En 2005, cuando asume la izquierda, casi quiebra Pluna. ¿Allí se debió tomar la misma decisión?
No estábamos preparados todavía, porque estoy hablando de una evolución mental de la sociedad uruguaya. El tema aéreo le importa al 1% de la población. Nosotros no solo tuvimos el problema de Pluna. Acá se olvidan que Iberia toma la decisión de no volar más directo Montevideo-Madrid en el mismo momento casi que ocurría todo, se nos vino la noche. ¿Y qué hicimos? Gobernamos con las condiciones que teníamos.
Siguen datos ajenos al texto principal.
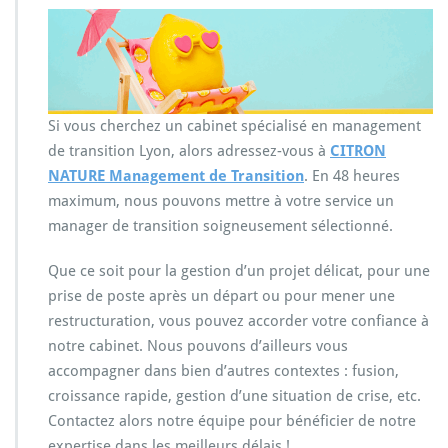
Si vous cherchez un cabinet spécialisé en management
de transition Lyon, alors adressez-vous à
CITRON
NATURE Management de Transition
. En 48 heures
maximum, nous pouvons mettre à votre service un
manager de transition soigneusement sélectionné.
Que ce soit pour la gestion d’un projet délicat, pour une
prise de poste après un départ ou pour mener une
restructuration, vous pouvez accorder votre confiance à
notre cabinet. Nous pouvons d’ailleurs vous
accompagner dans bien d’autres contextes : fusion,
croissance rapide, gestion d’une situation de crise, etc.
Contactez alors notre équipe pour bénéficier de notre
expertise dans les meilleurs délais !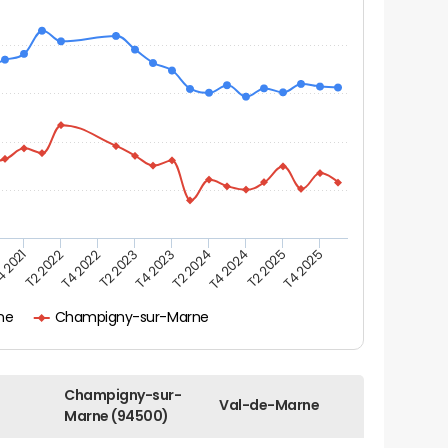
 2021
T2 2022
T4 2022
T2 2023
T4 2023
T2 2024
T4 2024
T2 2025
T4 2025
ne
Champigny-sur-Marne
Champigny-sur-
Val-de-Marne
Marne (94500)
Nos unimos con el sector privado, en este caso el aeropuerto de Carrasco, con el Ministerio de Turismo, en algunas ocasiones el Ministerio de Economía, ANCAP y salimos a buscar.

Si la cuestión aeronáutica preocupa al 1% de la población por qué este tema ha generado una polémica pública tan grande? ¿Eso, cómo lo hace sentir como gobernante?
Gobernar no es una pradera llena de facilidades, es una gran carrera de obstáculos. Es apasionante y adictivo a la vez. Yo provengo del ámbito político y sé que cada error, que cada decisión, va a ser apoyada o cuestionada, según el lado del que se esté. Por parte de la oposición, se va a amplificar todo lo que se ve como negativo y se va a minimizar todo lo positivo. De parte del Frente Amplio todo lo contrario. Es parte de las reglas de juego democrático. Por lo tanto no hay decepciones personales en esto.

La contratación del abogado Ricardo Olivera fue polémica. ¿Quién eligió a Olivera y por qué?
Olivera es un abogado de prestigio. Es uno de los que conoce más de concursos en Uruguay. Se le pidieron los servicios a él como se los pudieron haber pedido a otro. Yo me crié en el barrio donde jugábamos los de arriba contra los de abajo y si se armaba una, era cuestión de estar espalda con espalda. Cuando la decisión se toma colectivamente, no importa quién tuvo la posición inicialmente. De quién fue la idea, de si estuvimos a favor o en contra, para nosotros es irrelevante. Después de que tomamos la decisión y la asumimos, la asumimos colectivamente. Y el Poder Ejecutivo tomó la resolución de contratar al que se consideraba el mejor profesional.
Y ahora que pasó todo lo que pasó, ¿qué opinión tiene del trabajo que realizó?
No voy a hacer una evaluación del trabajo porque, entre otras cosas, hubo una evaluación del presidente, y yo no opino sobre las opiniones del presidente.

El semanario Búsqueda informó la semana pasada que usted planteó al presidente la renuncia, ¿por qué?
Yo lo llamé y le plantee como presidente y como amigo que dispusiera de lo que él entendiera más conveniente para mí. Si él entendía que teníamos que renunciar, íbamos a renunciar. Si entendía que teníamos que hacer otra cosa, íbamos a hacer otra cosa. Y el presidente nos respondió que nos respalda en lo que hicimos. Eso fue el viernes de mañana, inmediatamente después de que me entero de que había habido un fallo.

¿Qué le contestó el presidente?
Que él quería seguir dando la pelea, que nos apoyaba totalmente, que me transmitía el apoyo. Y ahí le volví a reiterar que tenía el deber moral y ético de plantarle estar cosas, si no yo no iba a estar tranquilo.